Camélia Jordana en interview : "C'est un mythe les féministes qui détestent les hommes"

Camélia Jordana propose aujourd'hui le double album "Facile/Fragile", témoin de sa personnalité ambivalente. En interview sur Pure Charts, la chanteuse se confie sur son désir de renouer avec le grand public, la naissance de ses chansons féministes, le manque de femmes sur son disque ou encore les polémiques autour de ses propos. Rencontre avec une artiste libre.
Crédits photo : Hellena Burchard
Propos recueillis par Julien Gonçalves.

Après la sortie de "Lost", tu avais annoncé que tu allais faire de la "bonne grosse pop" pour que ta musique soit plus accessible et que ça se vende plus. Est-ce que ce double album "Facile/Fragile" est né de compromis ou de concessions ?
Ah non pas du tout. Il n'y a pas de compromis ou de concessions artistiques, pour la simple et bonne raison que je suis ma propre productrice sur ce projet. C'est la raison pour laquelle c'est un double album. Il y a un premier album sur lequel j'avais très envie de faire de la pop. Et sur le deuxième, j'avais envie de choses un peu plus intemporelles, en live, avec des musiciens en studio, avec des chansons plus intimistes que j'ai créées moi-même, en piano-voix, à la maison.

« J'avais ce désir de renouer avec le grand public »
J'avais cru déceler une certaine frustration après la sortie de "Lost"...
En fait, ce qui est né de cette frustration-là, de l'insuccès de "Lost", c'est ce grand désir de renouer avec le grand public. De là, j'avais plein de façons différentes d'entreprendre cette démarche. L'idée, c'était de faire de la musique plus accessible. Sur "Lost", il y avait vraiment très peu de chansons formatées... Et "formatées", pour moi ce n'est pas du tout péjoratif, c'est juste "au format qui fait que ça peut arriver au grand public", et donc que les grands médias populaires pourraient en parler.

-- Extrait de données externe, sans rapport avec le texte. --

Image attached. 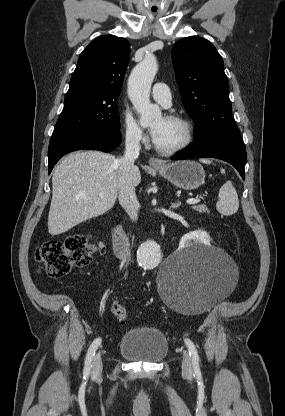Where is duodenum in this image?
I'll list each match as a JSON object with an SVG mask.
<instances>
[{
	"label": "duodenum",
	"mask_w": 285,
	"mask_h": 416,
	"mask_svg": "<svg viewBox=\"0 0 285 416\" xmlns=\"http://www.w3.org/2000/svg\"><path fill=\"white\" fill-rule=\"evenodd\" d=\"M112 243L113 250L117 258L124 266H128L132 256V246L129 242L128 236L118 226H115L112 229Z\"/></svg>",
	"instance_id": "obj_1"
}]
</instances>
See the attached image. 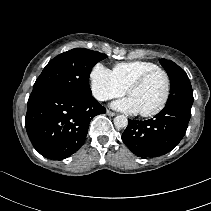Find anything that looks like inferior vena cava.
I'll use <instances>...</instances> for the list:
<instances>
[{
  "instance_id": "602c4592",
  "label": "inferior vena cava",
  "mask_w": 211,
  "mask_h": 211,
  "mask_svg": "<svg viewBox=\"0 0 211 211\" xmlns=\"http://www.w3.org/2000/svg\"><path fill=\"white\" fill-rule=\"evenodd\" d=\"M97 97H98L99 100H102V101L108 100V98H109L108 95H106L105 93H99L97 95Z\"/></svg>"
}]
</instances>
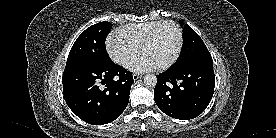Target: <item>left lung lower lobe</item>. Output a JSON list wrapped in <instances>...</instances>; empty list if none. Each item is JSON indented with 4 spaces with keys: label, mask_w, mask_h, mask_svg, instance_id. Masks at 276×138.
Listing matches in <instances>:
<instances>
[{
    "label": "left lung lower lobe",
    "mask_w": 276,
    "mask_h": 138,
    "mask_svg": "<svg viewBox=\"0 0 276 138\" xmlns=\"http://www.w3.org/2000/svg\"><path fill=\"white\" fill-rule=\"evenodd\" d=\"M215 86L213 60L205 59L181 68L171 67L157 76L154 100L168 116L189 120L209 105Z\"/></svg>",
    "instance_id": "obj_1"
}]
</instances>
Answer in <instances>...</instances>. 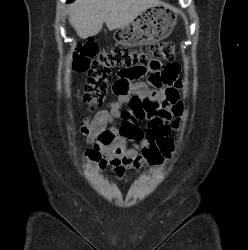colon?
Wrapping results in <instances>:
<instances>
[{
  "label": "colon",
  "mask_w": 248,
  "mask_h": 250,
  "mask_svg": "<svg viewBox=\"0 0 248 250\" xmlns=\"http://www.w3.org/2000/svg\"><path fill=\"white\" fill-rule=\"evenodd\" d=\"M176 55L173 42L162 41L149 45L146 49L104 47L99 49L94 42L80 44L73 54V69L78 73H87L88 81L80 93L81 100L91 109L100 106L107 98L111 81V70L122 68L123 74L130 79L141 75V67L149 65L155 72L150 75V83L157 89L165 90L166 101L179 112L178 93L173 87L175 77L169 71H159L163 61L171 60ZM131 111L137 119H144L151 114L159 103L149 98L133 96L130 101ZM155 141V158L158 163L168 157L172 151V139L169 133L157 135ZM92 157L93 151L87 152Z\"/></svg>",
  "instance_id": "1"
}]
</instances>
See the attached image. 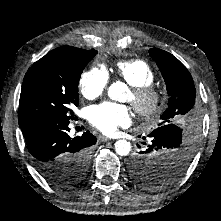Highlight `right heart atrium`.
Segmentation results:
<instances>
[{
    "mask_svg": "<svg viewBox=\"0 0 221 221\" xmlns=\"http://www.w3.org/2000/svg\"><path fill=\"white\" fill-rule=\"evenodd\" d=\"M109 81V74L104 67H93L81 75L79 88L85 98L95 99L105 92Z\"/></svg>",
    "mask_w": 221,
    "mask_h": 221,
    "instance_id": "right-heart-atrium-1",
    "label": "right heart atrium"
}]
</instances>
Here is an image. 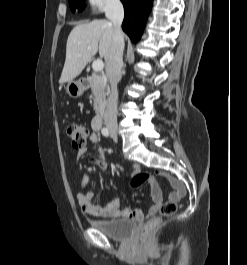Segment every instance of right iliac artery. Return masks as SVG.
Instances as JSON below:
<instances>
[{"instance_id":"1","label":"right iliac artery","mask_w":247,"mask_h":265,"mask_svg":"<svg viewBox=\"0 0 247 265\" xmlns=\"http://www.w3.org/2000/svg\"><path fill=\"white\" fill-rule=\"evenodd\" d=\"M102 134H103L104 136H109V135H110V132H109V130H108L107 128H103V129H102Z\"/></svg>"}]
</instances>
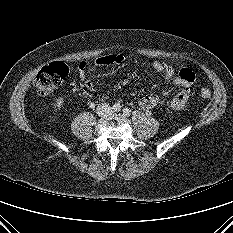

L'idée, c'était de faire passer des messages l'air de rien, sur des mélodies plus radiophoniques comme sur "Facile" et "Silence" ?
Je n'ai pas eu de démarche avec une stratégie. Je me suis retrouvée à faire de la musique avec des gens très spontanément, et de la musique tout seule. Celle avec des gens, c'est celle qui se retrouve sur "Facile", qui sonne très 2020, très numérique et digitale. Pendant que la journée je faisais ça avec d'autres, le soir, je rentrais à la maison et je suis devenue très obsessionnelle avec la création de chansons. (Rires) Je prenais un verre de whisky fumé, je me mettais à mon piano, et je faisais des nouvelles chansons, plus intimistes. A la fin, je me suis retrouvée avec trop de chansons mais je ne pouvais pas les nier, ce sont toutes un peu comme les petites soeurs de "Facile". Je ne pouvais pas les laisser dans un tiroir, donc j'ai eu cette idée du double album.

Regardez le clip "Silence" de Camélia Jordana :



Avec ces deux disques distincts "Facile" et "Fragile", tu voulais montrer aux auditeurs deux facettes très opposées de ta personnalité ?
Finalement, ce sont des facettes assez complémentaires de mon identité artistique. Elles ont toutes été créées à la même période. Souvent, on me demande ce que je fais comme musique parce que mes albums sont très différents les uns des autres. Je crois qu'avec le temps, je vois mes albums comme des clichés sonores, une photo sonore de celle que je suis au moment où je crée ces chansons, au moment où je veux les raconter, et les partager avec des musiciens et musiciennes. Je ne me voyais pas renoncer à l'une ou l'autre.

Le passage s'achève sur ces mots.